Un hilo de pánico irracional enfrió la sangre de Theresa.

— ¿El Barón de Lexinton?

— Sí, él te ha visto en el baile de tu debut y le has gustado, desea que seas su esposa cuanto antes.

Theresa lo observó horrorizada, el Barón era un hombre que le triplicaba la edad, ella solo sentía repulsión por él, no le gustaba la forma en que la miraba.

— Padre, no quiero casarme con ese hombre, es muy viejo para mí — dijo intentando controlar su vehemencia.

— ¿Qué has dicho? — El Vizconde se levantó de la silla, caminó hasta ella y la miró furioso.

— No quiero casarme con él — Insistió ella.

— Escúchame bien buena para nada, tú vas a hacer lo que yo te diga… a mí no me importa si tú quieres o no, he gastado mucho dinero en ti pagándote estudios, ropas y comida para que ahora vengas a decirme que no te quieres casar con el Barón que está dispuesto a pagar una pequeña fortuna por ti.

— Padre se lo suplico, no me haga esto —dijo llorando.

— No malgastes tu tiempo suplicando esa es mi decisión y ni se te ocurra desafiarme porque la vas a pagar muy caro… Y ahora lárgate, no soporto tus lloriqueos.

Dos semanas después ella se casó, no le quedó otra alternativa que obedecer. En su noche de boda descubrió que el destino cruel le estaba haciendo la peor de las jugadas, pues si pedirlo ni buscarlo se encontraba viviendo la misma pesadilla de vida que vivió su amada madre.

— Milady le voy a suministrar un poco de láudano para aliviarle el dolor.

— No quiero tomar nada... le ruego que se marche, quiero estar sola.

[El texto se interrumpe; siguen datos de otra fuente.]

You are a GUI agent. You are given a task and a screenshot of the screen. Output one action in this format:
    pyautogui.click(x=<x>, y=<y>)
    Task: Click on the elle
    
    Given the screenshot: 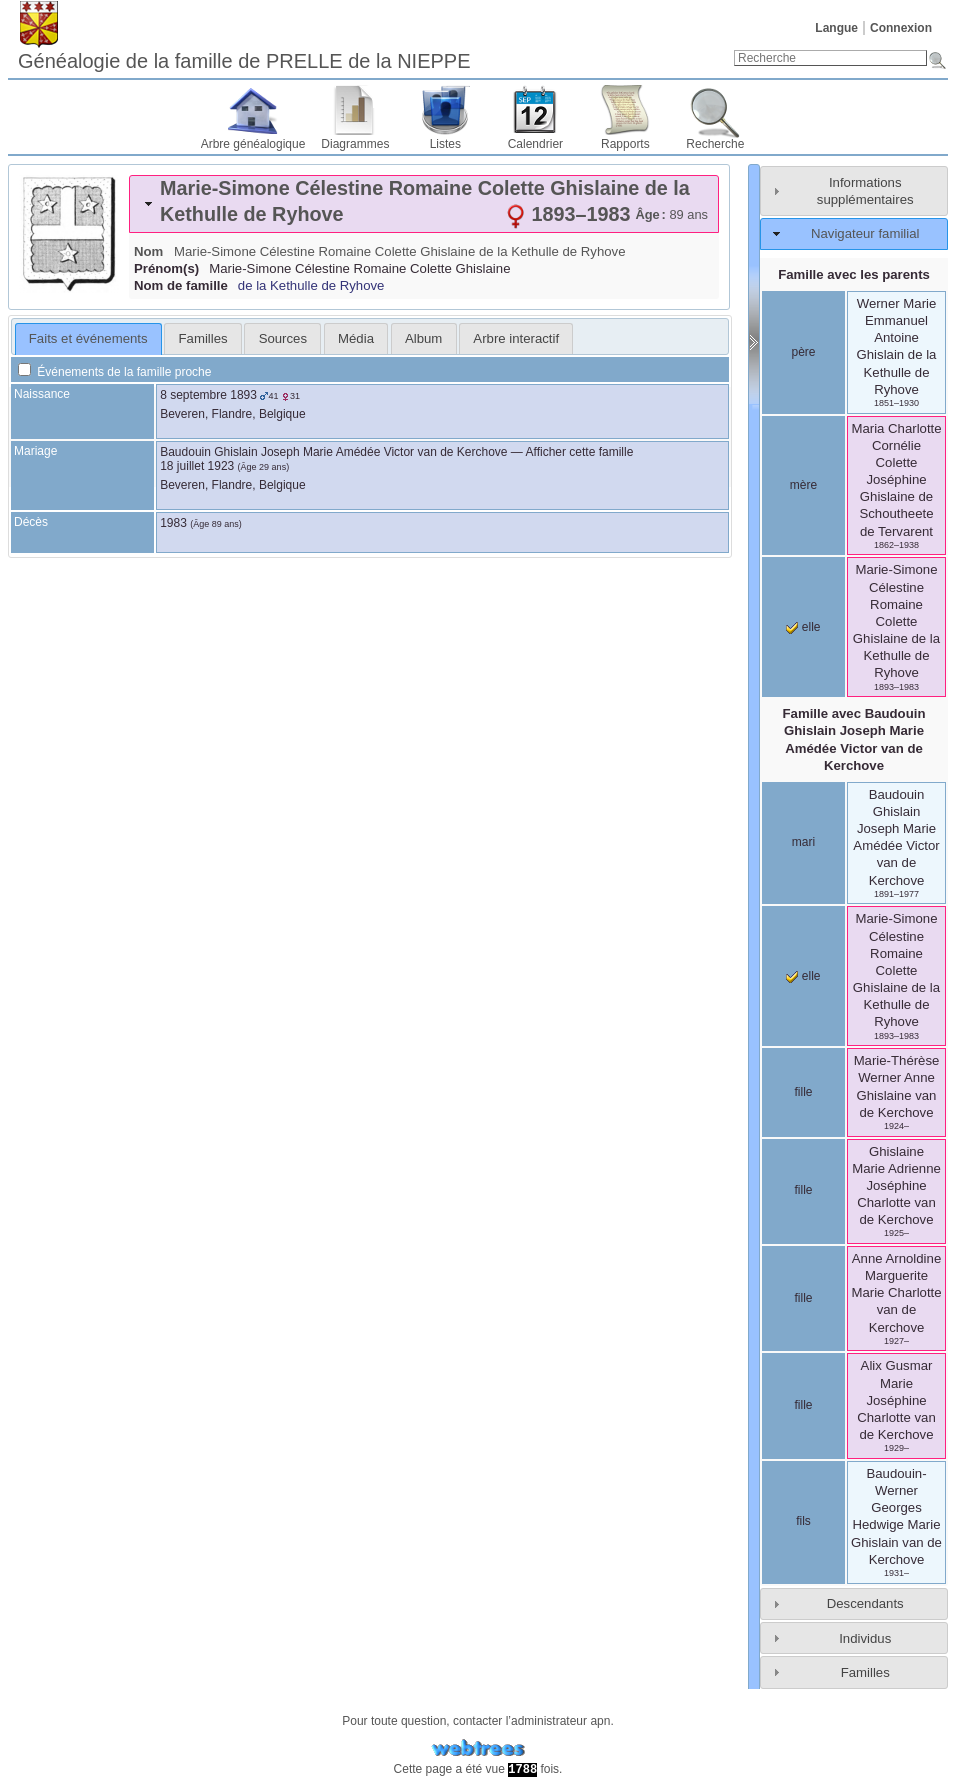 What is the action you would take?
    pyautogui.click(x=803, y=627)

— Cálmese, entiendo por lo que está pasando, pero usted es muy joven y en poco tiempo podrá concebir nuevamente.

Al escuchar esas palabras sintió asco.

— Ni muerta, dejaré que ese hombre vuelva a ponerme un dedo encima.

— Eso lo dice ahora por qué estás herida, pero ya se le pasará.

— Se me olvidaba que usted es un servil de la bestia de su jefe.

— Milady…

— Ya le he dicho que se vaya — gritó llorando.

En ese momento Theresa odiaba su vida, odiaba a su padre por haber convertido su vida en un infierno, odiaba a su marido por todo el mal que le había hecho y se odiaba a sí misma por permitir tanto abuso, por ser una cobarde, pero el perder a su hijo era el último ultraje que iba a permitir. A partir de ese día comenzó a planear su huida.

Pasó una semana cuando ella estaba un poco más recuperada, aprovechó que su marido se había ido de viaje para salir de toda aquella pesadilla y comenzar una nueva vida.